### TASK STATEMENT
Pictures do not belong in the copy; restate the records below word for word.

### DATA FOR REVIEW
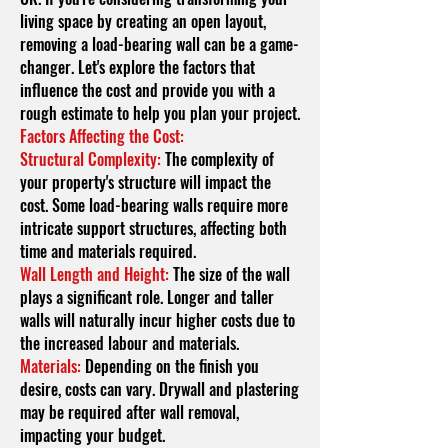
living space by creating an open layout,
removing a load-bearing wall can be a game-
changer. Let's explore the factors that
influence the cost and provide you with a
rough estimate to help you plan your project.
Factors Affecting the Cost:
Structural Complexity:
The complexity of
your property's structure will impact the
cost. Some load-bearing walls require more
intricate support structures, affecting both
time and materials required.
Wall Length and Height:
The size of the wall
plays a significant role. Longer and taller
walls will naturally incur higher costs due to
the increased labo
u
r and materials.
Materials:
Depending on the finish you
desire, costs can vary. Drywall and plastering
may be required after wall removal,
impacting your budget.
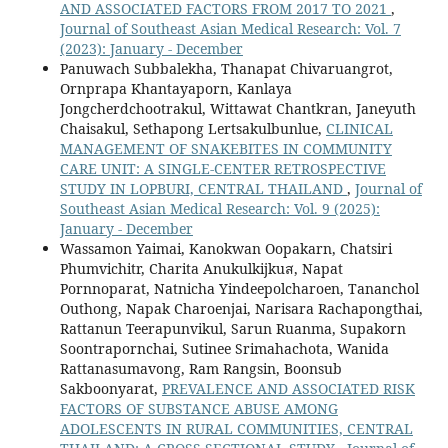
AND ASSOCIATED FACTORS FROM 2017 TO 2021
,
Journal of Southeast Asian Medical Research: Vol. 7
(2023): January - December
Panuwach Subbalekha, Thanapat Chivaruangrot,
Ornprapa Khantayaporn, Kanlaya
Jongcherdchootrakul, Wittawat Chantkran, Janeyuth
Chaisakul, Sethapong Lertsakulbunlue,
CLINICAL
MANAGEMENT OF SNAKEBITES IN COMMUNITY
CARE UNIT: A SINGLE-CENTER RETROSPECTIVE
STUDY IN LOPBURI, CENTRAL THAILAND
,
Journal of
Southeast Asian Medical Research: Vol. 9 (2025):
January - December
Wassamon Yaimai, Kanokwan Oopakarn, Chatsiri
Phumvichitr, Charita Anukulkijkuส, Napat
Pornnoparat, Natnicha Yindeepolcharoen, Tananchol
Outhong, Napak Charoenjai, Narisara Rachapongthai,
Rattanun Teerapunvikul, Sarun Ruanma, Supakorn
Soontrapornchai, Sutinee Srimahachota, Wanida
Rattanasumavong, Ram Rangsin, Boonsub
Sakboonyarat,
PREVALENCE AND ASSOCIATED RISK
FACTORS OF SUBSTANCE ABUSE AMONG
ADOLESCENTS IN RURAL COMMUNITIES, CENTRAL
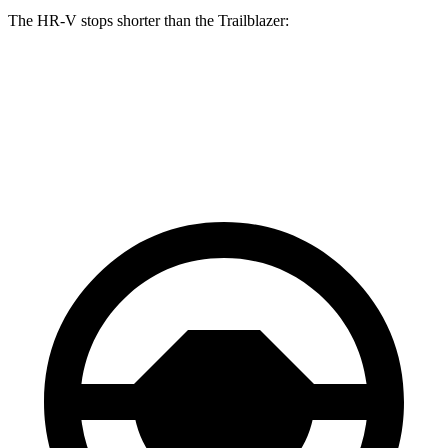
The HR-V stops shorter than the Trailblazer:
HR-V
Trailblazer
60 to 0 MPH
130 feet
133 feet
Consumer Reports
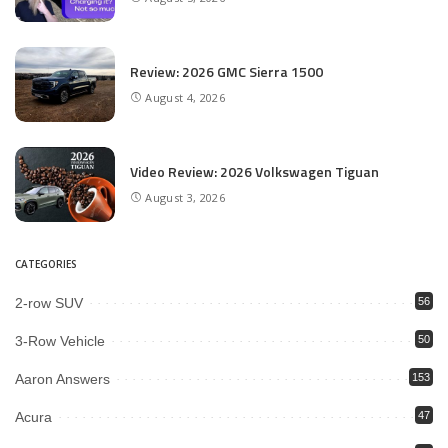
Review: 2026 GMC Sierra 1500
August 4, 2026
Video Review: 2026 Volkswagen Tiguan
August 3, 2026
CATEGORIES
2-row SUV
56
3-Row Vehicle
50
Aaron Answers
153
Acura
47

### SOLUTION FOR THIS EXERCISE
living space by creating an open layout,
removing a load-bearing wall can be a game-
changer. Let's explore the factors that
influence the cost and provide you with a
rough estimate to help you plan your project.
Factors Affecting the Cost:
Structural Complexity:
The complexity of
your property's structure will impact the
cost. Some load-bearing walls require more
intricate support structures, affecting both
time and materials required.
Wall Length and Height:
The size of the wall
plays a significant role. Longer and taller
walls will naturally incur higher costs due to
the increased labo
u
r and materials.
Materials:
Depending on the finish you
desire, costs can vary. Drywall and plastering
may be required after wall removal,
impacting your budget.
AND ASSOCIATED FACTORS FROM 2017 TO 2021
,
Journal of Southeast Asian Medical Research: Vol. 7
(2023): January - December
Panuwach Subbalekha, Thanapat Chivaruangrot,
Ornprapa Khantayaporn, Kanlaya
Jongcherdchootrakul, Wittawat Chantkran, Janeyuth
Chaisakul, Sethapong Lertsakulbunlue,
CLINICAL
MANAGEMENT OF SNAKEBITES IN COMMUNITY
CARE UNIT: A SINGLE-CENTER RETROSPECTIVE
STUDY IN LOPBURI, CENTRAL THAILAND
,
Journal of
Southeast Asian Medical Research: Vol. 9 (2025):
January - December
Wassamon Yaimai, Kanokwan Oopakarn, Chatsiri
Phumvichitr, Charita Anukulkijkuส, Napat
Pornnoparat, Natnicha Yindeepolcharoen, Tananchol
Outhong, Napak Charoenjai, Narisara Rachapongthai,
Rattanun Teerapunvikul, Sarun Ruanma, Supakorn
Soontrapornchai, Sutinee Srimahachota, Wanida
Rattanasumavong, Ram Rangsin, Boonsub
Sakboonyarat,
PREVALENCE AND ASSOCIATED RISK
FACTORS OF SUBSTANCE ABUSE AMONG
ADOLESCENTS IN RURAL COMMUNITIES, CENTRAL
The HR-V stops shorter than the Trailblazer:
HR-V
Trailblazer
60 to 0 MPH
130 feet
133 feet
Consumer Reports
Review: 2026 GMC Sierra 1500
August 4, 2026
Video Review: 2026 Volkswagen Tiguan
August 3, 2026
CATEGORIES
2-row SUV
56
3-Row Vehicle
50
Aaron Answers
153
Acura
47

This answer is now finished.